╭─ Records provided
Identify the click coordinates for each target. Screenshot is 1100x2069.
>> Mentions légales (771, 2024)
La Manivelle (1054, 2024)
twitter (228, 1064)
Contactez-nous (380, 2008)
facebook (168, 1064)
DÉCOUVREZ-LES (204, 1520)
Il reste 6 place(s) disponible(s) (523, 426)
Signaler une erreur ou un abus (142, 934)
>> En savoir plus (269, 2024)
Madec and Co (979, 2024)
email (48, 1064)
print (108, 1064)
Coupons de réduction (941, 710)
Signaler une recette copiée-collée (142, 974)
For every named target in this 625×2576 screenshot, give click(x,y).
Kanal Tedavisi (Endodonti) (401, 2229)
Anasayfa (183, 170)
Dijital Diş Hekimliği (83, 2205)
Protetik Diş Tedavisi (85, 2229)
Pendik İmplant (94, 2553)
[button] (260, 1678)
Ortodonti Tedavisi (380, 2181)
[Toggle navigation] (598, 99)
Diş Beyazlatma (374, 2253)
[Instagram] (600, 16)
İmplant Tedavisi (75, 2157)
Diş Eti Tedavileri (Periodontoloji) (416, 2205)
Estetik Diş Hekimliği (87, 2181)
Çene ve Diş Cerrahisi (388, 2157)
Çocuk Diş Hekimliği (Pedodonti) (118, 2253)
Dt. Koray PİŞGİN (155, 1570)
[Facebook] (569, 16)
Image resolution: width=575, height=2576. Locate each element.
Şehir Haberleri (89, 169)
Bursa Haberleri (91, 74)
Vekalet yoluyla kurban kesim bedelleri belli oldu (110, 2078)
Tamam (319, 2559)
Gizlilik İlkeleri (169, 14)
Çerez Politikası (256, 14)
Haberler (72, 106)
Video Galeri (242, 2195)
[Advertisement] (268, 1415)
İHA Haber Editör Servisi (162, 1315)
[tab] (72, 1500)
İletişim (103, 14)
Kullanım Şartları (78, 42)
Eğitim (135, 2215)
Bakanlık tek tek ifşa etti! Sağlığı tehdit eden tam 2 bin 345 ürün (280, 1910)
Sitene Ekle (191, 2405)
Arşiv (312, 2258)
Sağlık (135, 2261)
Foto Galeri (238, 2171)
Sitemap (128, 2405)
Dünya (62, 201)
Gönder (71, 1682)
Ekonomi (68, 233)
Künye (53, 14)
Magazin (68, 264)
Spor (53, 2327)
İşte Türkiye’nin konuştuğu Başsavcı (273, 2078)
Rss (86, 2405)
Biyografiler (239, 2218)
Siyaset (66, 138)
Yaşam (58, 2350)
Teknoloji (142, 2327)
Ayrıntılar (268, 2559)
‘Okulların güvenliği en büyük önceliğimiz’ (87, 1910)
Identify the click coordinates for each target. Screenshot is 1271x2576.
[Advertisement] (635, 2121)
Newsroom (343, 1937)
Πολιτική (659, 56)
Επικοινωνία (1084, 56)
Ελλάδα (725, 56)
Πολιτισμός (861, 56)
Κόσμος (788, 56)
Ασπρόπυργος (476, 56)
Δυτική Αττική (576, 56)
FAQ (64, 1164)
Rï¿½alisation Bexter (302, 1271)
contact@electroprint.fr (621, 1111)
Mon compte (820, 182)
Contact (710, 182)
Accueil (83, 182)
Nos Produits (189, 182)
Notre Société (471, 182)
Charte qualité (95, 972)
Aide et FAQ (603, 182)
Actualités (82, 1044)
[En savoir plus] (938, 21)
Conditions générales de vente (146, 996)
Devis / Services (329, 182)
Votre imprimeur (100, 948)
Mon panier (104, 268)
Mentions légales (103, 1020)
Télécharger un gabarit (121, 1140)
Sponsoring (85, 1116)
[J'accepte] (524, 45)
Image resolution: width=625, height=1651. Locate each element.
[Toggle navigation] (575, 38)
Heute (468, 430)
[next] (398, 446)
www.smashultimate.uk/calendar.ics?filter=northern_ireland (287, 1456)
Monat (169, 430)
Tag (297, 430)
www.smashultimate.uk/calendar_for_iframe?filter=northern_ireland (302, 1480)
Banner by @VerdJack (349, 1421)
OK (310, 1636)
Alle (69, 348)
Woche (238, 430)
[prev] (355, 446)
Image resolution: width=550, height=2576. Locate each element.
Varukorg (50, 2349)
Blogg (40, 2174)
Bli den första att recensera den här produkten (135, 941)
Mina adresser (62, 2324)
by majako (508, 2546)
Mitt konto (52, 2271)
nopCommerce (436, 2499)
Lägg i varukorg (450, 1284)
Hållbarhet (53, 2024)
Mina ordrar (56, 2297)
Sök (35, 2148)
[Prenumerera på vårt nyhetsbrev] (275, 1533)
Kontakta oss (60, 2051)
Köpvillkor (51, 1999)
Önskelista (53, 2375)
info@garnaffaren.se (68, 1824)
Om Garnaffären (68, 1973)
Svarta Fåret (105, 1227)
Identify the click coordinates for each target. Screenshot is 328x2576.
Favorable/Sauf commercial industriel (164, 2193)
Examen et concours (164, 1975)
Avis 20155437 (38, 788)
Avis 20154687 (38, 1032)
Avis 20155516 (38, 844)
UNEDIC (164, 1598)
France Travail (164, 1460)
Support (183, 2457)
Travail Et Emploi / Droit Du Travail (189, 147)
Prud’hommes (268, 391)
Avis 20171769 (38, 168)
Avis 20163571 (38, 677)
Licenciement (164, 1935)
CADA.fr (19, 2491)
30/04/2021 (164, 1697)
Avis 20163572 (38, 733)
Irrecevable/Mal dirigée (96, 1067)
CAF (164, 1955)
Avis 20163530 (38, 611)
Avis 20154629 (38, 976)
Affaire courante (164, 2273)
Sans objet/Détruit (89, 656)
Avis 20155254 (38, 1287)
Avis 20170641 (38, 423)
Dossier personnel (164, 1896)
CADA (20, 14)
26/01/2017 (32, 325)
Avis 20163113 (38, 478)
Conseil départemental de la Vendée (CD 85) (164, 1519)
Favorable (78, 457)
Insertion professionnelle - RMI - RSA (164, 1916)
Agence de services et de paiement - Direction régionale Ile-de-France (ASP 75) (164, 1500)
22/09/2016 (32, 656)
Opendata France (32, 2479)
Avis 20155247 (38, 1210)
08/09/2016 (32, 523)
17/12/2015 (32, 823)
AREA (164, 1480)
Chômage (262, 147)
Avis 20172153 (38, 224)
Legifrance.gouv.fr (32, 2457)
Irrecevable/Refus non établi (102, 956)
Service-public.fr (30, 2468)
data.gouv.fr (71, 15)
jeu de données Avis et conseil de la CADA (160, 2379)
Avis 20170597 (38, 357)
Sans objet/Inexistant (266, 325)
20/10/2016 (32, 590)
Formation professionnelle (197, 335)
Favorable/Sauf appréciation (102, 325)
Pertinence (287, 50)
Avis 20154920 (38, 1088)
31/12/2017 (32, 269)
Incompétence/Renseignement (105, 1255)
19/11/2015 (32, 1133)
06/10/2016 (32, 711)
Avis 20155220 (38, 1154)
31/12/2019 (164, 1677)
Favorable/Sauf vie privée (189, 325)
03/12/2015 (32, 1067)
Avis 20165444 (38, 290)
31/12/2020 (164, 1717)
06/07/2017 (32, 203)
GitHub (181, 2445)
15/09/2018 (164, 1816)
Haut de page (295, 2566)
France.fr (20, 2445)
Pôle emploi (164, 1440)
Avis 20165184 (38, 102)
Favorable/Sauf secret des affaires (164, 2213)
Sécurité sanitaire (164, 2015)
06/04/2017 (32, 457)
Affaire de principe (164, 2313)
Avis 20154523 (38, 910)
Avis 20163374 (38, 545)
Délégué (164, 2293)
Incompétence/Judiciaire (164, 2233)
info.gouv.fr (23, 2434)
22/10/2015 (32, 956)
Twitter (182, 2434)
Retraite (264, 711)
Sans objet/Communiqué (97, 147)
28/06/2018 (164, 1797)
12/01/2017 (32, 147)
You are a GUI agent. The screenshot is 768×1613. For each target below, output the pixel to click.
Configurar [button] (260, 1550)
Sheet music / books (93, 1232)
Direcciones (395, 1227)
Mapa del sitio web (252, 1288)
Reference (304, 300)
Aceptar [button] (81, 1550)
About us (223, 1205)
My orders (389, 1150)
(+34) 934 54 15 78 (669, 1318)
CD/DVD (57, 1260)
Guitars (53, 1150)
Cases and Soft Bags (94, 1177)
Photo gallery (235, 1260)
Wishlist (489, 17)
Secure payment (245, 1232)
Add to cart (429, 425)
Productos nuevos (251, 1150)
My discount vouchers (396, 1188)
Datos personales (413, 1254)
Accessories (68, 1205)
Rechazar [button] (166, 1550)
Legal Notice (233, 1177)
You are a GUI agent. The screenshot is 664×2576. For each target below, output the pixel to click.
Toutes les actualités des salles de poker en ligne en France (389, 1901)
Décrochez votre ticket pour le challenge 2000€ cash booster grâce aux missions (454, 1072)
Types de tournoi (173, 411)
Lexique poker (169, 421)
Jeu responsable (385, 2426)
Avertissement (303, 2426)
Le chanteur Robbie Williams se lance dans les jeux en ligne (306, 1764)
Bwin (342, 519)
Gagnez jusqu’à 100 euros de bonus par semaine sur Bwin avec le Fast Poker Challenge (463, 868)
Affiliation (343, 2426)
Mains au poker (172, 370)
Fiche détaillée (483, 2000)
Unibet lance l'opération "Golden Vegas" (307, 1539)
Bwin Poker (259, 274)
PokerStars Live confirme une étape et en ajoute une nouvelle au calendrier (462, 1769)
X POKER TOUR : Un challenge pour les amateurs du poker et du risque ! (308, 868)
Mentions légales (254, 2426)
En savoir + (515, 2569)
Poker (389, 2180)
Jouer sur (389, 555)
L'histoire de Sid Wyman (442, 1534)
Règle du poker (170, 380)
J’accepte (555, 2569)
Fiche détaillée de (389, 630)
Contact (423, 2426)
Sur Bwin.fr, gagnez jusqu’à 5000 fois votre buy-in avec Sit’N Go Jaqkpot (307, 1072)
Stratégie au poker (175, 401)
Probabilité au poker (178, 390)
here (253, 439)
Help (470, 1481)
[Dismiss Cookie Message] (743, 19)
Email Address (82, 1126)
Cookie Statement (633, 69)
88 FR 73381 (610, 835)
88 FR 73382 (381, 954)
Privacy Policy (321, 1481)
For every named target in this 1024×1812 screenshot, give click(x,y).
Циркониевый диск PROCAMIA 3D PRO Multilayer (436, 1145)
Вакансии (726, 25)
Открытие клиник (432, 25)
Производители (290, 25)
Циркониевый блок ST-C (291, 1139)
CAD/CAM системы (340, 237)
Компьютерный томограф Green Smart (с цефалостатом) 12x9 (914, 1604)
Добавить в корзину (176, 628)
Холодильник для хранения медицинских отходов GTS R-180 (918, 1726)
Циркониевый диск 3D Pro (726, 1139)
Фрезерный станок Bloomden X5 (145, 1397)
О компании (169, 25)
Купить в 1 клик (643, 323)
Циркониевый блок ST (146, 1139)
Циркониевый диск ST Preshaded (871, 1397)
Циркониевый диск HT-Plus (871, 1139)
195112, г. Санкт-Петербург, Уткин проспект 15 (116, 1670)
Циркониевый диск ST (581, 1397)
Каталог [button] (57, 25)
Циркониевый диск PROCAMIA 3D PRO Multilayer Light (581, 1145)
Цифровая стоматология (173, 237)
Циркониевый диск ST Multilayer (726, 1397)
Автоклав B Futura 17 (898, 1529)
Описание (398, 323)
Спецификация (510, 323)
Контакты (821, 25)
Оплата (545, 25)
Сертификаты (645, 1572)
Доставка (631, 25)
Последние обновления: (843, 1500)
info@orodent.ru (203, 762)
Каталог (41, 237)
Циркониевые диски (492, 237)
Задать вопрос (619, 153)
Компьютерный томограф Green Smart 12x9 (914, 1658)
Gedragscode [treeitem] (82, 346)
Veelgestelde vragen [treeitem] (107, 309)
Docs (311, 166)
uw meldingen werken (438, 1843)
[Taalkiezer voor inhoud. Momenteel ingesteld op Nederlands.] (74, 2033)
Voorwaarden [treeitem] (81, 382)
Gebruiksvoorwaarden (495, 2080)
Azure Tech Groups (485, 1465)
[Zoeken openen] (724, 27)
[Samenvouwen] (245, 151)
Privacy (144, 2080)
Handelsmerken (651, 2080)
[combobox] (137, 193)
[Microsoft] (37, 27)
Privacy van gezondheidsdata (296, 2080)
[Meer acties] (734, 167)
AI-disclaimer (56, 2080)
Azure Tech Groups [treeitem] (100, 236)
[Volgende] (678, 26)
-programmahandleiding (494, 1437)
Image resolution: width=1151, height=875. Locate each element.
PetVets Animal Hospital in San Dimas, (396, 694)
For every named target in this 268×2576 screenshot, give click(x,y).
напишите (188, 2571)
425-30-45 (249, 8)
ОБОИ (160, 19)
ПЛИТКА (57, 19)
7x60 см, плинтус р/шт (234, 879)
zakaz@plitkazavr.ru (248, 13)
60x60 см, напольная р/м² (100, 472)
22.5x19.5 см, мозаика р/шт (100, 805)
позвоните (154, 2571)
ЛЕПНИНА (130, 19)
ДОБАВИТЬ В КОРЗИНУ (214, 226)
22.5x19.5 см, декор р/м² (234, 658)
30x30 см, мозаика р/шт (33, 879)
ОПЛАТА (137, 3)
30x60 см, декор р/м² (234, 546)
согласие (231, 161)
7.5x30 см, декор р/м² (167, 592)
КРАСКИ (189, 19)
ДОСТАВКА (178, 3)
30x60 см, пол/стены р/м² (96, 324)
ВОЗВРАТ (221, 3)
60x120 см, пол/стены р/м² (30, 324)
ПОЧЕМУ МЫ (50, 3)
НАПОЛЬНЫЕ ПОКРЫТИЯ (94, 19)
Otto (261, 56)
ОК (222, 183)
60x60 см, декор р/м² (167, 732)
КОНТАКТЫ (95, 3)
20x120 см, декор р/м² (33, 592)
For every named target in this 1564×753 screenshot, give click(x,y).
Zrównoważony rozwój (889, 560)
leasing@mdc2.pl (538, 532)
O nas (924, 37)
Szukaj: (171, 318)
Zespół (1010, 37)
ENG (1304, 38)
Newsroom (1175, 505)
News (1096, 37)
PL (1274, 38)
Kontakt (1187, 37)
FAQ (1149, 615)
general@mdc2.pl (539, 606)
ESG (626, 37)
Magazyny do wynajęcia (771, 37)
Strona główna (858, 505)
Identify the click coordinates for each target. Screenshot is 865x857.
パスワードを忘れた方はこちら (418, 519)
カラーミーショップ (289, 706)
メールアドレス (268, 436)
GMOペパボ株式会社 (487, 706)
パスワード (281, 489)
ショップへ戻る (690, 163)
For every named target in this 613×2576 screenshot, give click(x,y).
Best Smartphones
╰─
## What the task requires
Using the data above, extract exactly the lines from the one that holds "Avertissement (303, 2426)" to the one that holds "Циркониевый диск HT-Plus (871, 1139)", both ends included, and no others.

## Solved exercise
Avertissement (303, 2426)
Le chanteur Robbie Williams se lance dans les jeux en ligne (306, 1764)
Bwin (342, 519)
Gagnez jusqu’à 100 euros de bonus par semaine sur Bwin avec le Fast Poker Challenge (463, 868)
Affiliation (343, 2426)
Mains au poker (172, 370)
Fiche détaillée (483, 2000)
Unibet lance l'opération "Golden Vegas" (307, 1539)
Bwin Poker (259, 274)
PokerStars Live confirme une étape et en ajoute une nouvelle au calendrier (462, 1769)
X POKER TOUR : Un challenge pour les amateurs du poker et du risque ! (308, 868)
Mentions légales (254, 2426)
En savoir + (515, 2569)
Poker (389, 2180)
Jouer sur (389, 555)
L'histoire de Sid Wyman (442, 1534)
Règle du poker (170, 380)
J’accepte (555, 2569)
Fiche détaillée de (389, 630)
Contact (423, 2426)
Sur Bwin.fr, gagnez jusqu’à 5000 fois votre buy-in avec Sit’N Go Jaqkpot (307, 1072)
Stratégie au poker (175, 401)
Probabilité au poker (178, 390)
here (253, 439)
Help (470, 1481)
[Dismiss Cookie Message] (743, 19)
Email Address (82, 1126)
Cookie Statement (633, 69)
88 FR 73381 (610, 835)
88 FR 73382 (381, 954)
Privacy Policy (321, 1481)
For every named target in this 1024×1812 screenshot, give click(x,y).
Циркониевый диск PROCAMIA 3D PRO Multilayer (436, 1145)
Вакансии (726, 25)
Открытие клиник (432, 25)
Производители (290, 25)
Циркониевый блок ST-C (291, 1139)
CAD/CAM системы (340, 237)
Компьютерный томограф Green Smart (с цефалостатом) 12x9 (914, 1604)
Добавить в корзину (176, 628)
Холодильник для хранения медицинских отходов GTS R-180 (918, 1726)
Циркониевый диск 3D Pro (726, 1139)
Фрезерный станок Bloomden X5 (145, 1397)
О компании (169, 25)
Купить в 1 клик (643, 323)
Циркониевый блок ST (146, 1139)
Циркониевый диск ST Preshaded (871, 1397)
Циркониевый диск HT-Plus (871, 1139)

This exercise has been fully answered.